In terms of BlueDot’s machine learning process for predicting the spread of diseases like COVID-19, Hamer thinks BlueDot’s disease-forecasting could be more accurate than Han’s because they use more of a variety of data.
“BlueDot uses a variety of different data sources that go beyond what Dr. Han was using,” says Hamer. “They [BlueDot] look at flight patterns, distribution of vector, the temperature and humidity, and other factors.”
In any case when a completely new outbreak happens, like COVID-19, he says it may be difficult for machine learning to identify or predict this. But once a disease is identified, along with the right mix of datasets, Hamer says it is possible for machine learning to make early predictions of where an outbreak might spread next.
“This [COVID] is a completely new virus and I think it’s emergence is just really hard to predict.” says Hamer, “It’s hard to know when and where it [an outbreak] will happen, but once it starts to happen then you can predict.”
Han acknowledges that it is a challenge to manually input so much data, as well as to keep the algorithm she uses up to date as new research is published about which animals carry which diseases. Even so, she asserts, some of the models have a high accuracy for predicting if an animal is a human disease reservoir.
For example, in her rodent reservoir study, she looked at 2,277 rodent species to predict which species might cause an outbreak. She fed information from about 80% of these rodent species into her computer model — including whether or not the species was a known carrier of a zoonotic infection.
Other traits she analyzed included the size of the species’ geographic range and how they reproduce. Using this data, the model gradually learned how to predict whether a species was a disease carrier based on its specific traits. Then Han tested the model on the remaining 20% of rodent species. The model then predicted these species’ statuses as disease carriers. Based on this test, the model correctly identified the disease status of 90% of the rodent populations, according to an article Han wrote for IEEE Spectrum.

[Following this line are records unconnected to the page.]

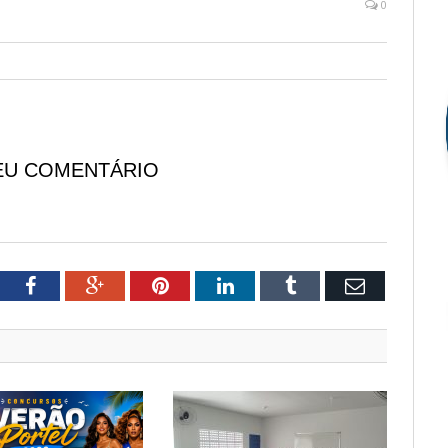
0
EU COMENTÁRIO
tter
Facebook
Google+
Pinterest
LinkedIn
Tumblr
Email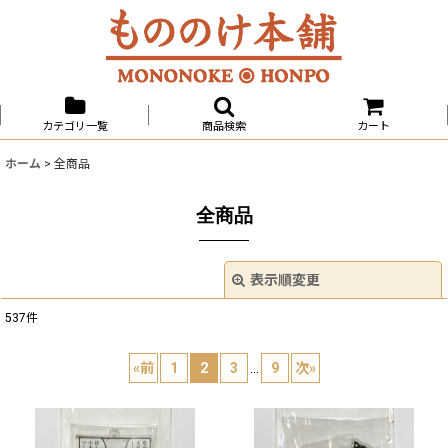
カテゴリ一覧
商品検索
カート
ホーム
>
全商品
全商品
表示順変更
閉じる
537
件
表示数
:
«
前
1
2
3
...
9
次
»
並び順
:
絞り込む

As more data becomes available, Han hopes to make her computer models even more accurate so that they perform in real-time, keeping predictions constantly updated. In April 2019, Han collaborated with NASA Goddard Space Flight Center to build a prototype early-warning system for animal-transmitted diseases.
Predicting the next outbreak, Han said, is like trying to solve a mystery with only a few vague clues. But she wants to put the clues we do have to better use.
“It’s like smoke and whispers. You know it’s there; you know it’s making people sick, but you just still haven’t found the smoking gun,” said Han.